Quando Javert finalmente lo rintraccia, Valjean ha l’opportunità di eliminare la sua nemesi, ma, con un gesto magnanimo, gli risparmia la vita. Dopo averlo braccato per tutta la vita, Javert scopre che Valjean è un uomo buono, forse migliore di lui, e non riesce ad affrontare l’eventualità di rendersi conto che, probabilmente, era lui ad essere crudele e malvagio. Di conseguenza si suicida gettandosi nei vortici della Senna.
“La sua suprema agonia fu la scomparsa della certezza, e si sentì sradicato.. Che cosa spaventosa! L’ uomo proiettile, che non conosceva più la sua traiettoria e rimbalzava indietro”.
I Miserabili oltre ad un capolavoro della letteratura mondiale, sono una rappresentazione suprema del potere delle credenze-un tema centrale di questo blog-ed in particolare della forza della più potente delle credenze: quella sulla propria identità. L’identità del protagonista tocca gli estremi del criminale e del benefattore, grazie alla massiccia interruzione di modulo generata dal comportamento e dalle parole di Monseigneur Myriel.

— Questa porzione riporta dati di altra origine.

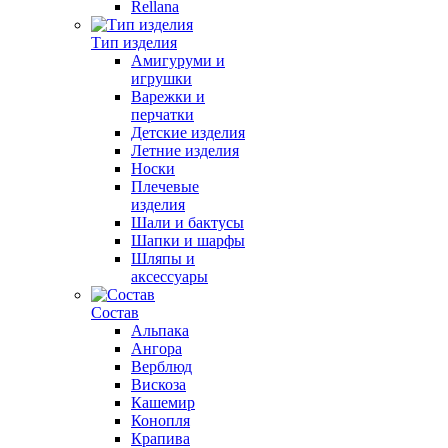
Rellana
Тип изделия
Амигуруми и
игрушки
Варежки и
перчатки
Детские изделия
Летние изделия
Носки
Плечевые
изделия
Шали и бактусы
Шапки и шарфы
Шляпы и
аксессуары
Состав
Альпака
Ангора
Верблюд
Вискоза
Кашемир
Конопля
Крапива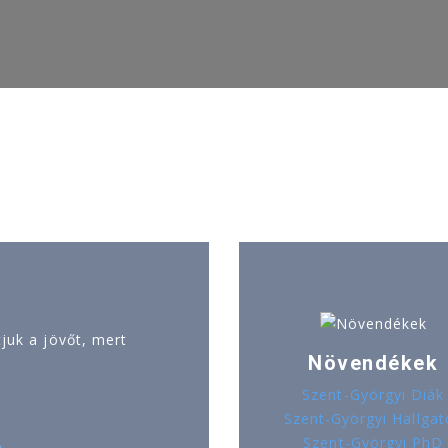
uk a jövőt, mert
Növendékek
Szent-Györgyi Diák
Szent-Györgyi Hallgat
Szent-Györgyi PhD
ó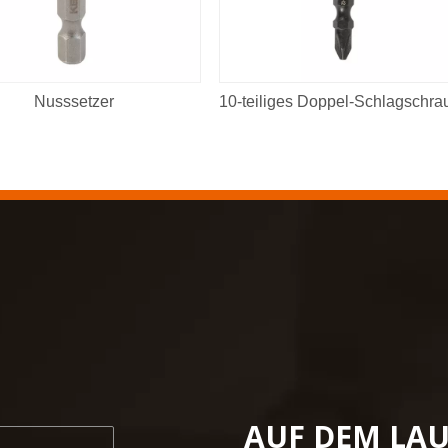
Nusssetzer
AUF DEM LA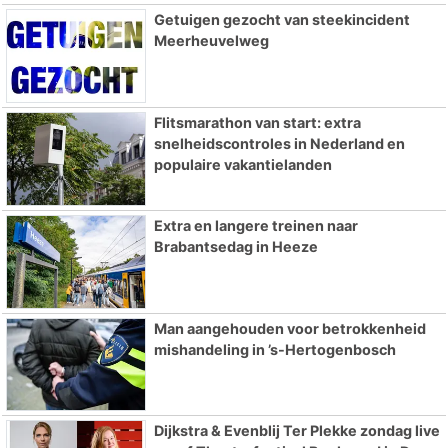
Getuigen gezocht van steekincident
Meerheuvelweg
Flitsmarathon van start: extra
snelheidscontroles in Nederland en
populaire vakantielanden
Extra en langere treinen naar
Brabantsedag in Heeze
Man aangehouden voor betrokkenheid
mishandeling in ’s-Hertogenbosch
Dijkstra & Evenblij Ter Plekke zondag live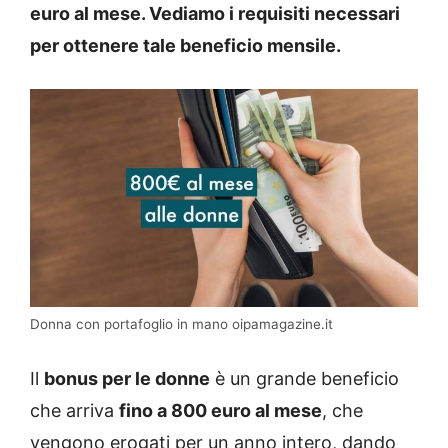
euro al mese. Vediamo i requisiti necessari
per ottenere tale beneficio mensile.
Donna con portafoglio in mano oipamagazine.it
Il
bonus per le donne
è un grande beneficio
che arriva
fino a 800 euro al mese
, che
vengono erogati per un anno intero, dando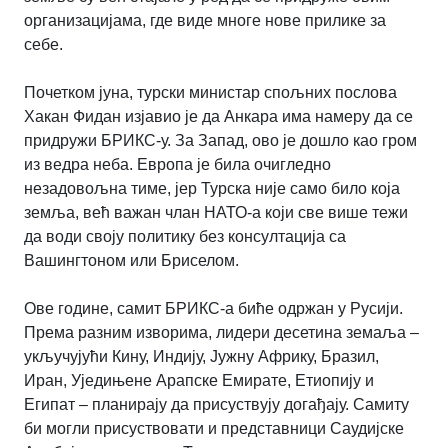
организацијама, где виде многе нове прилике за
себе.
Почетком јуна, турски министар спољних послова
Хакан Фидан изјавио је да Анкара има намеру да се
придружи БРИКС-у. За Запад, ово је дошло као гром
из ведра неба. Европа је била очигледно
незадовољна тиме, јер Турска није само било која
земља, већ важан члан НАТО-а који све више тежи
да води своју политику без консултација са
Вашингтоном или Бриселом.
Ове године, самит БРИКС-а биће одржан у Русији.
Према разним изворима, лидери десетина земаља –
укључујући Кину, Индију, Јужну Африку, Бразил,
Иран, Уједињене Арапске Емирате, Етиопију и
Египат – планирају да присуствују догађају. Самиту
би могли присуствовати и представници Саудијске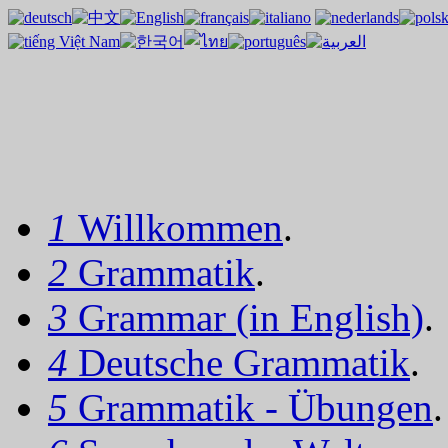
1
Willkommen
.
2
Grammatik
.
3
Grammar (in English)
.
4
Deutsche Grammatik
.
5
Grammatik - Übungen
.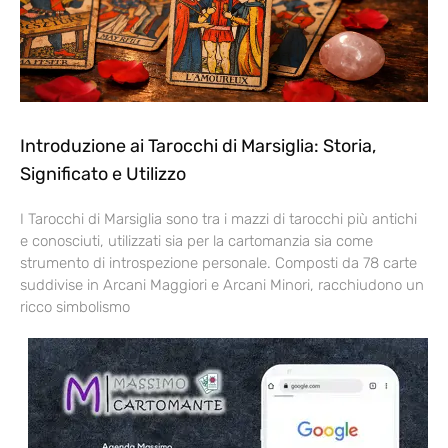
Introduzione ai Tarocchi di Marsiglia: Storia,
Significato e Utilizzo
I Tarocchi di Marsiglia sono tra i mazzi di tarocchi più antichi
e conosciuti, utilizzati sia per la cartomanzia sia come
strumento di introspezione personale. Composti da 78 carte
suddivise in Arcani Maggiori e Arcani Minori, racchiudono un
ricco simbolismo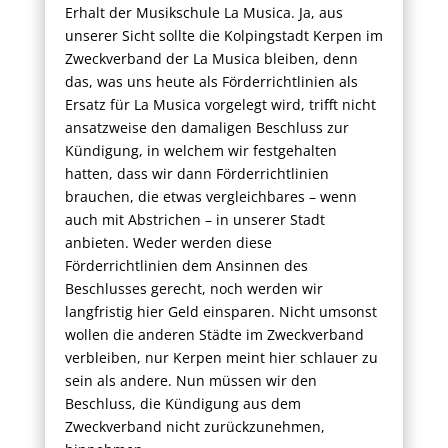
Erhalt der Musikschule La Musica. Ja, aus
unserer Sicht sollte die Kolpingstadt Kerpen im
Zweckverband der La Musica bleiben, denn
das, was uns heute als Förderrichtlinien als
Ersatz für La Musica vorgelegt wird, trifft nicht
ansatzweise den damaligen Beschluss zur
Kündigung, in welchem wir festgehalten
hatten, dass wir dann Förderrichtlinien
brauchen, die etwas vergleichbares – wenn
auch mit Abstrichen – in unserer Stadt
anbieten. Weder werden diese
Förderrichtlinien dem Ansinnen des
Beschlusses gerecht, noch werden wir
langfristig hier Geld einsparen. Nicht umsonst
wollen die anderen Städte im Zweckverband
verbleiben, nur Kerpen meint hier schlauer zu
sein als andere. Nun müssen wir den
Beschluss, die Kündigung aus dem
Zweckverband nicht zurückzunehmen,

Quando muta a livello profondo la credenza su chi si è, il comportamento cambia per sostenere la nuova identità. Poter modificare il proprio atteggiamento e costruirsi una nuova realtà è una via rigeneratrice che la vita ci offre, a volte è necessario un momento di “crisi” per rendercene consapevoli, tal’altre la prospettiva di modificare la propria identità può apparire minacciosa o addirittura impossibile.
Distaccarsi dalle proprie più radicate credenze a proposito di chi si è, procura un’intensa sofferenza capace addirittura di spingere a gesti estremi, come drammaticamente illustrato dalla vicenda del poliziotto perseguitore.
Una vicenda che lascia pensare a tutte quelle persone che si identificano completamente o quasi con un qualche aspetto estrinseco delle loro esistenza: il potere, la carriera, la bellezza.
Avere un’identità specificatamente vincolata ad un ruolo, all’accettazione degli altri o a fattori biologici come l’età e l’aspetto fisico, inevitabilmente procurerà delle sofferenze a lungo andare, perché queste cose cambiano. Con una conoscenza più ampia di chi siamo invece, la nostra identità non sarà mai in pericolo.
Come disse il filosofo Hartman (citato da A.Ellis):
“Chi sono io? Sono quest’uomo su questo pianeta Terra. Sono nato nudo e devo morire. Questo è tutto…ed essere un professore o,in quanto a ciò, qualunque altra cosa, è diverso dall’essere quest’uomo, nato su questo pianeta Terra e destinato a morire. Qualsiasi definizione estrinseca di me stesso non è realmente la definizione di me stesso. Per poterla formulare..devo..semplicemente essere, ossia identificarmi con me stesso. E questo è il compito più difficile e più importante della nostra vita morale”.